TASK GOAL = Copying task for the records below: reproduce each one exactly and drop the pictures.

===== PROVIDED MATERIAL =====

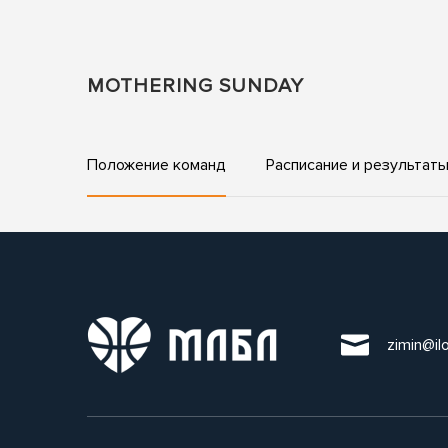
MOTHERING SUNDAY
Положение команд
Расписание и результат
zimin@il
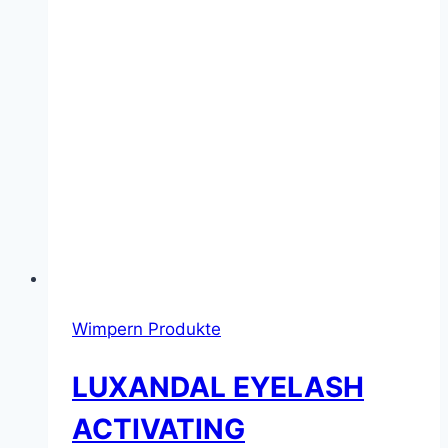
Wimpern Produkte
LUXANDAL EYELASH
ACTIVATING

=====

RESULT BELOW =
MOTHERING SUNDAY
Положение команд
Расписание и результат
zimin@il
Wimpern Produkte
LUXANDAL EYELASH
ACTIVATING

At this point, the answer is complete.